• [DIRECTIONS FOR THIS TASK] The reply should hold only the lines below beginning at the one with "se ha registrado?" and ending at the one with "Телекоммуникационные шкафы и стойки", copied exactly, with every picture left out.

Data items
***
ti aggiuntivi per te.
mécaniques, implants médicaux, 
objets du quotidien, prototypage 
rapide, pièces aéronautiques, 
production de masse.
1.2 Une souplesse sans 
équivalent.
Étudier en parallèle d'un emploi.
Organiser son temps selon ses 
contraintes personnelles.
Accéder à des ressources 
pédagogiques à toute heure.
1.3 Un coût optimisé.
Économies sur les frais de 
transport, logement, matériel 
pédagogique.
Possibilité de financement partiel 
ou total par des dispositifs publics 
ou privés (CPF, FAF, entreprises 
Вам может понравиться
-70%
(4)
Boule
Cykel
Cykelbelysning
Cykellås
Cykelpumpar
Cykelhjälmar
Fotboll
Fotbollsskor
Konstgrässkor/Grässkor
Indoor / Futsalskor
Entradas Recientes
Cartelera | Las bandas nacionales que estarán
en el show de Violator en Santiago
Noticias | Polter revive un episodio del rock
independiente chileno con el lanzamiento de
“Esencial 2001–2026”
***
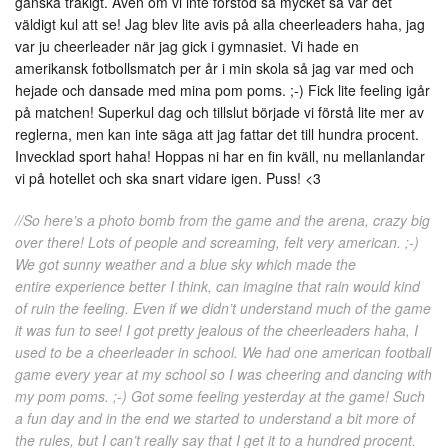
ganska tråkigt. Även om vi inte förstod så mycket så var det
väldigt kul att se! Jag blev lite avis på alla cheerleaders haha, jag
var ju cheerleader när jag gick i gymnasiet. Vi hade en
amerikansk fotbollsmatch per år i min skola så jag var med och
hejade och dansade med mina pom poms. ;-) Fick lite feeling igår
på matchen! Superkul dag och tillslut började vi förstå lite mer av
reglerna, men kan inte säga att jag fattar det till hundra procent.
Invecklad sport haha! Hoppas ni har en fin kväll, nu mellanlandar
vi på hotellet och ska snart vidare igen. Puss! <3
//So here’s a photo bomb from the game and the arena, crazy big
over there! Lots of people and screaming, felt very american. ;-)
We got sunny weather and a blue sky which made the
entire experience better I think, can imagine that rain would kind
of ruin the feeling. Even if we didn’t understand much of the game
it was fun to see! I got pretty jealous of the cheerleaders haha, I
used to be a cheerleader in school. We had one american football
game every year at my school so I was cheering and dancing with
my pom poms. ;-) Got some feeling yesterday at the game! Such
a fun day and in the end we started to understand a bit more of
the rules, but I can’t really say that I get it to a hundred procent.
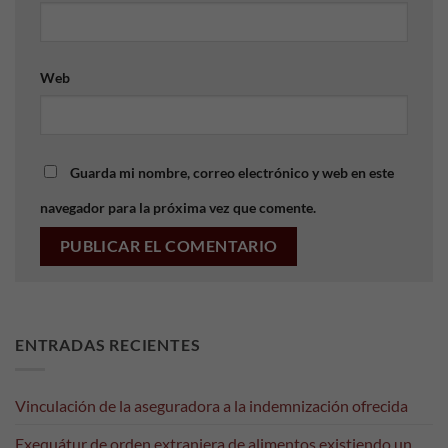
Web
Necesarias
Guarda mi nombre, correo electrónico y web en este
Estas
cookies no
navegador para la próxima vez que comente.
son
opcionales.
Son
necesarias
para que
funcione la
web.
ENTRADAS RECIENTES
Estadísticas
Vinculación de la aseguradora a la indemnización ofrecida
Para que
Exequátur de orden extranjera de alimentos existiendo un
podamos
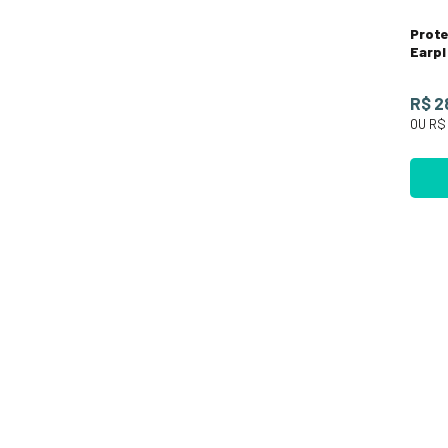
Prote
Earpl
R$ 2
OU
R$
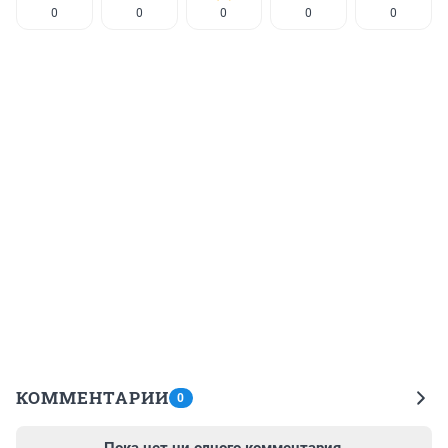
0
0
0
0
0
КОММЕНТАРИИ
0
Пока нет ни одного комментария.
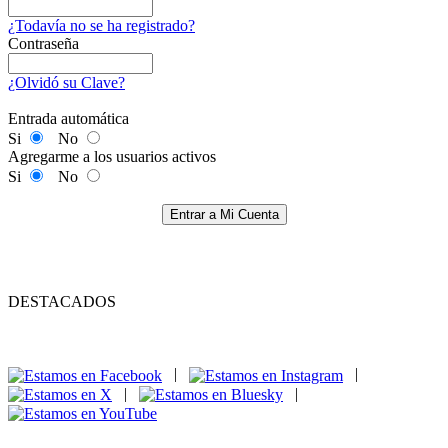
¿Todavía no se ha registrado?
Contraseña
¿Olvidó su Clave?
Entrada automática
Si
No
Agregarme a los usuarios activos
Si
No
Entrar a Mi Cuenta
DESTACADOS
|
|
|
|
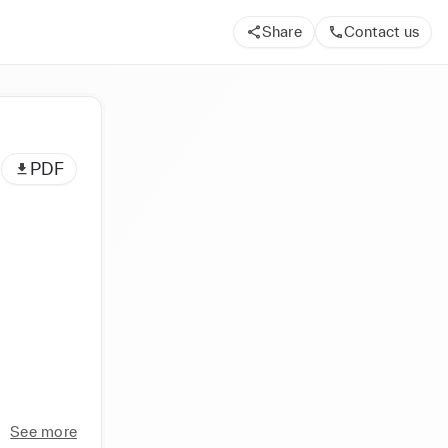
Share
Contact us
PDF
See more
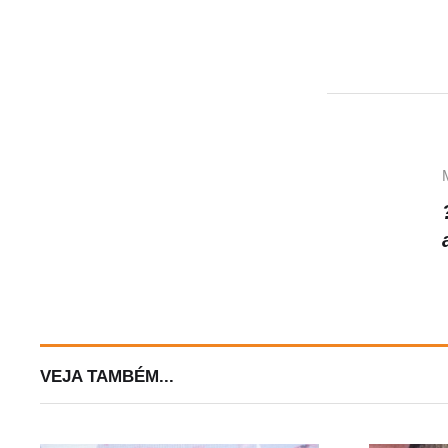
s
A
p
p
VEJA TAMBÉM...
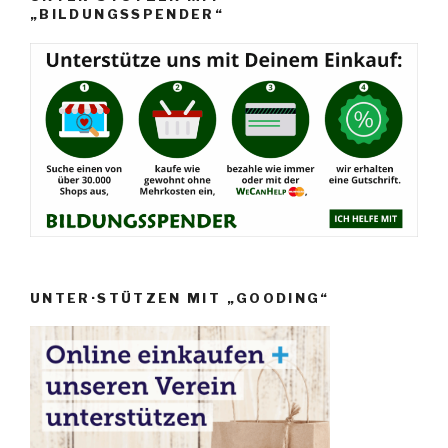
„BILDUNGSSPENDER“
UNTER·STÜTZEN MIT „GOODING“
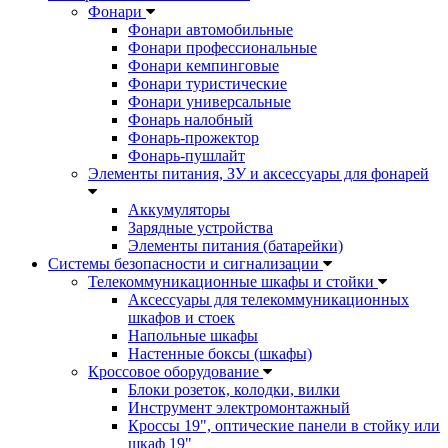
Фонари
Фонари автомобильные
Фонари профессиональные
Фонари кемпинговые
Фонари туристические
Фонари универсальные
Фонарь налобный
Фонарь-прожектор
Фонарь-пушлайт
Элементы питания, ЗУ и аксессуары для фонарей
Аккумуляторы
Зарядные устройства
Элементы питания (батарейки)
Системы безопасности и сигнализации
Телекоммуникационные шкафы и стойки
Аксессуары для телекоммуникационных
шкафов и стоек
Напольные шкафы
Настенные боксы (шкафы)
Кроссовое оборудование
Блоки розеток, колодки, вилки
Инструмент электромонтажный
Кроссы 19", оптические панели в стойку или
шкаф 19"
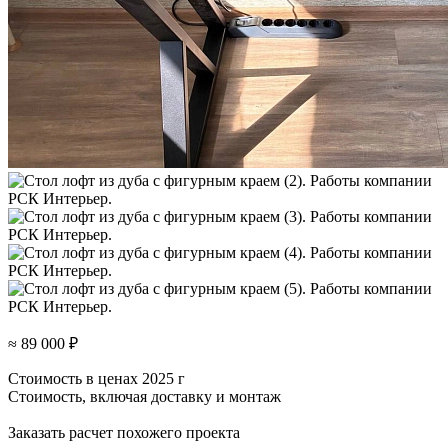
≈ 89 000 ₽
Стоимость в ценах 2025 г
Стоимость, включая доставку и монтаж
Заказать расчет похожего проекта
***
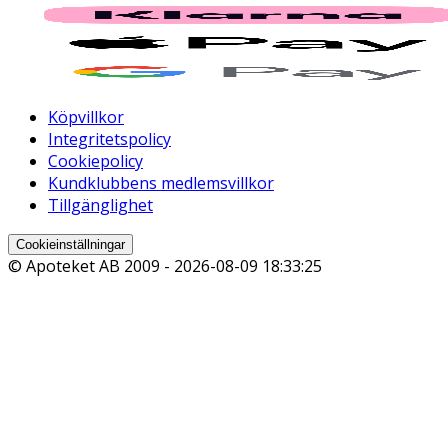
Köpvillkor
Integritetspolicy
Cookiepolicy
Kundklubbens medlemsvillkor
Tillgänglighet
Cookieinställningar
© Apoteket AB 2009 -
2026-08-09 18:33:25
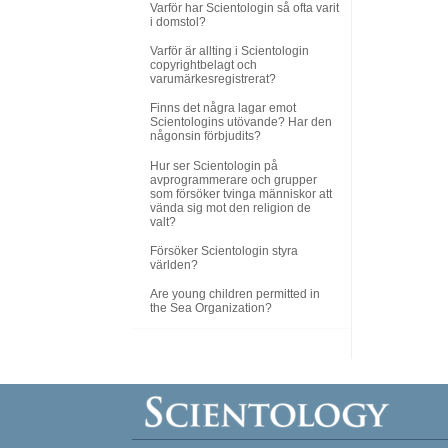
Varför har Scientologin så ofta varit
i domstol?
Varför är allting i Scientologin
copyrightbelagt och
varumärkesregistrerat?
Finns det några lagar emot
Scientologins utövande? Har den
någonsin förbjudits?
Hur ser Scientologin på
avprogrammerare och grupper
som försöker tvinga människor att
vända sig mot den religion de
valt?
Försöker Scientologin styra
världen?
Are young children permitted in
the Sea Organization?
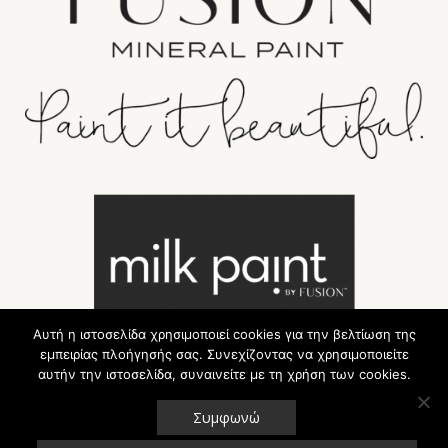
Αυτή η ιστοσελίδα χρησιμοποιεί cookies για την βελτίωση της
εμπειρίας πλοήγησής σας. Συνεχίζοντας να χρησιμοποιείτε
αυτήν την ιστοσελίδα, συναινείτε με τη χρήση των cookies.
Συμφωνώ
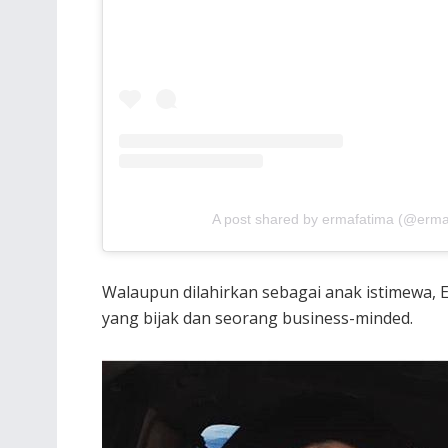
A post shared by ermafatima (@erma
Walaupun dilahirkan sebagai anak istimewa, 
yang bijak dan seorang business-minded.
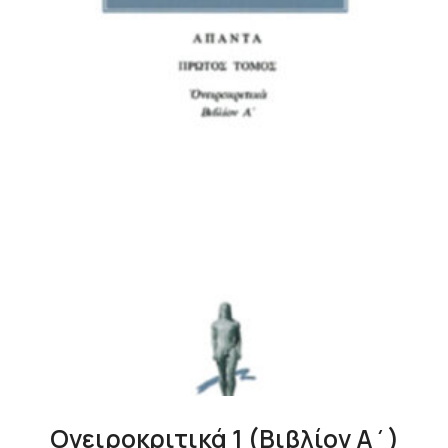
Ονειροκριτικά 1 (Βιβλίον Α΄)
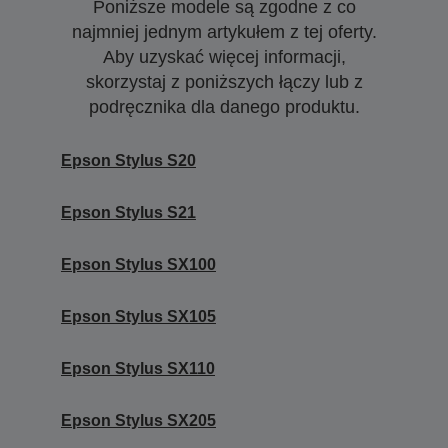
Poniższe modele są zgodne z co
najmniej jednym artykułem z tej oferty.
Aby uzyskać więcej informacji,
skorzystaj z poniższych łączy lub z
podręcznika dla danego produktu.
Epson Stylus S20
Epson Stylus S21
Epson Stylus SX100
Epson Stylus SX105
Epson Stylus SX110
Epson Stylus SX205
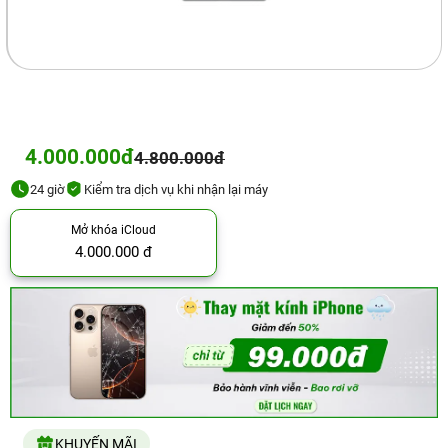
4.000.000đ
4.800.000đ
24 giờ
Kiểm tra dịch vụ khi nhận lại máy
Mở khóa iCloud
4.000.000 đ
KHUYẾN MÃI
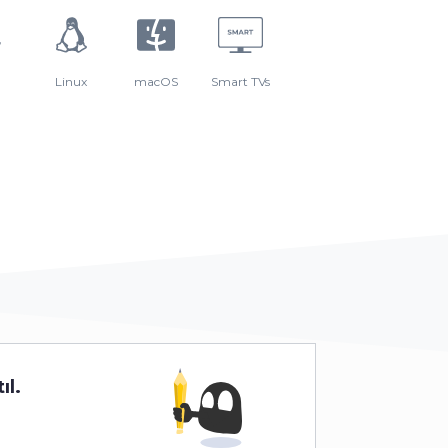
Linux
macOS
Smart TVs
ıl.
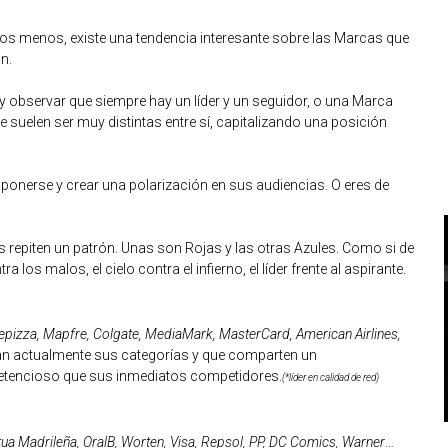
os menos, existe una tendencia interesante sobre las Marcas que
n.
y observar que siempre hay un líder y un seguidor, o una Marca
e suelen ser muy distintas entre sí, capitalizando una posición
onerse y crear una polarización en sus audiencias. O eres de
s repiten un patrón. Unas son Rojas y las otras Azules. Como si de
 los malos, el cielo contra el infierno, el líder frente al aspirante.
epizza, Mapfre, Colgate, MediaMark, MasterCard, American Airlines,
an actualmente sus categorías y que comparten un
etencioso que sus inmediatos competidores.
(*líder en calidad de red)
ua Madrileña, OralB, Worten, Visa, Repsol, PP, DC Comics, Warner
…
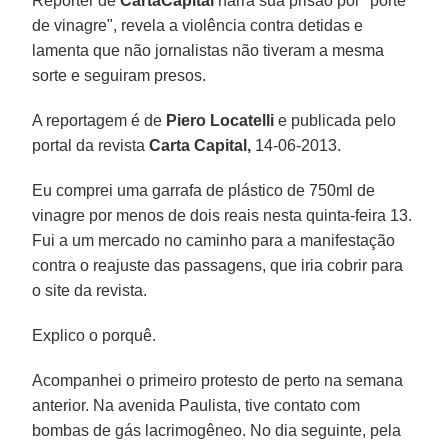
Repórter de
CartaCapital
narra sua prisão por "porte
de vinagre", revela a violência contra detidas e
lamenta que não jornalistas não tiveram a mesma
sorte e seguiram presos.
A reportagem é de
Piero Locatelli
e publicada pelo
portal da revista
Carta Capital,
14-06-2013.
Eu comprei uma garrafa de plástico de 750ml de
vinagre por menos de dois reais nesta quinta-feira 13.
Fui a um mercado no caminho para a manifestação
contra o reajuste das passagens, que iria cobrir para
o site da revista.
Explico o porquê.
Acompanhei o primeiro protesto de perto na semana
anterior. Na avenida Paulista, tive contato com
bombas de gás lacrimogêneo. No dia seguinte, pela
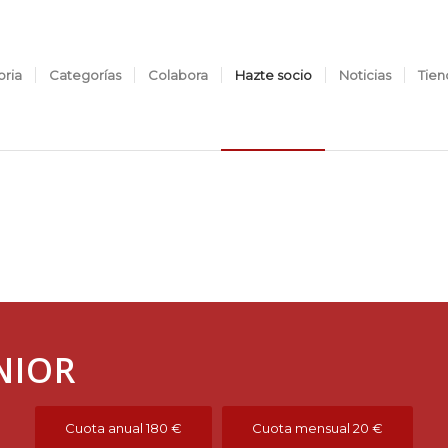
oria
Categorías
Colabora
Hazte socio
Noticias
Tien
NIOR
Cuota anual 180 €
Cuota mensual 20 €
***
• [WRITTEN RESPONSE]
¿Todavía no se ha registrado?
Contraseña
¿Olvidó su Clave?
Entrada automática
Si
No
Agregarme a los usuarios activos
Si
No
Entrar a Mi Cuenta
DESTACADOS
|
|
|
|
Share
Contact us
PDF
See more
s
A
p
p
VEJA TAMBÉM...
„BILDUNGSSPENDER“
UNTER·STÜTZEN MIT „GOODING“
Фонари
Фонари автомобильные
Фонари профессиональные
Фонари кемпинговые
Фонари туристические
Фонари универсальные
Фонарь налобный
Фонарь-прожектор
Фонарь-пушлайт
Элементы питания, ЗУ и аксессуары для фонарей
Аккумуляторы
Зарядные устройства
Элементы питания (батарейки)
Системы безопасности и сигнализации
Телекоммуникационные шкафы и стойки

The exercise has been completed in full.